I would be willing to be that none of the parameters you have listed there are impacted by either of those 2 parameters. Just as the SpatialPooler doesn’t care about cellsPerColumn; the TemporalMemory doesn’t care about columnDimensions other than the use of them to compute a given cell index. Performance-wise, I also don’t think the cells and columns are looped over because the active cell and segment lists are built up over previous cycles - and I don’t think we ever loop over every cell in every column to assess its permanence and proximity to a given activation threshold - those values are assembled from active columns only (off the top of my head - of course). Anyway, that’s from memory - so there’s an outside possibility that I’m mistaken, but I doubt it…
Now I’m more confused. The following params deal with connections between cells:
The cell count in the system simply must affect these. Just consider making columnDimensions=. None of the default values are valid anymore. Without changing the activationThreshold, nothing would be active.
Sorry buddy, I dozed off… (after a long phone call coordinating logistics for my mom in her rehab facility). It’s crazy, and so am I!
Obviously when collecting segments, the number of cells in a given column matters because they must each be looped over to test for matching ( >= minThreshold), and active ( >= activationThreshold), but the difference is negligible because the algorithm only surveys the 2% activated columns coming in from the SP as the base # of columns it works with.
From your original question. You want to determine:
1.) The amount any of those parameters would have to be changed to allow for changes in columnDimensions and cellsPerColumn.
2.) the impact of columnDimensions and cellsPerColumn on the actual quality of TM predictions.
My contention is that the assumption of #1 & #2 (that the rest of the parameters are affected or have some mutual dependence with col/cell numbers that would affect prediction quality, is not true imho).

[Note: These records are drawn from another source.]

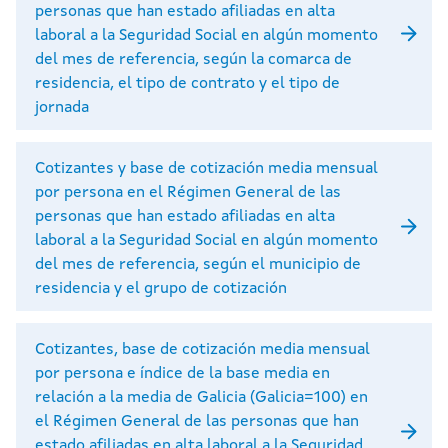
personas que han estado afiliadas en alta
laboral a la Seguridad Social en algún momento
del mes de referencia, según la comarca de
residencia, el tipo de contrato y el tipo de
jornada
Cotizantes y base de cotización media mensual
por persona en el Régimen General de las
personas que han estado afiliadas en alta
laboral a la Seguridad Social en algún momento
del mes de referencia, según el municipio de
residencia y el grupo de cotización
Cotizantes, base de cotización media mensual
por persona e índice de la base media en
relación a la media de Galicia (Galicia=100) en
el Régimen General de las personas que han
estado afiliadas en alta laboral a la Seguridad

Each of those parameters affect which segments or cells get added or removed from lists whose origins arise from the SP output - thus beginning with the ActiveColumnar input to the TM. The number of cells or columns in that list of “Active Columns” does not impact which of a given cell’s segments have permanences less than or greater than any of the thresholds. In addition, the amount a given synapse is incremented/decremented is not affected by the number of cells/columns. Also, the “max” variables simply represent limits imposed on memory for the number of segments/synapses a given cell can have created on its behalf - this obviously affects the total number of segments/synapses present in the system - but that has no qualitative impact on the prediction quality of the TM in general.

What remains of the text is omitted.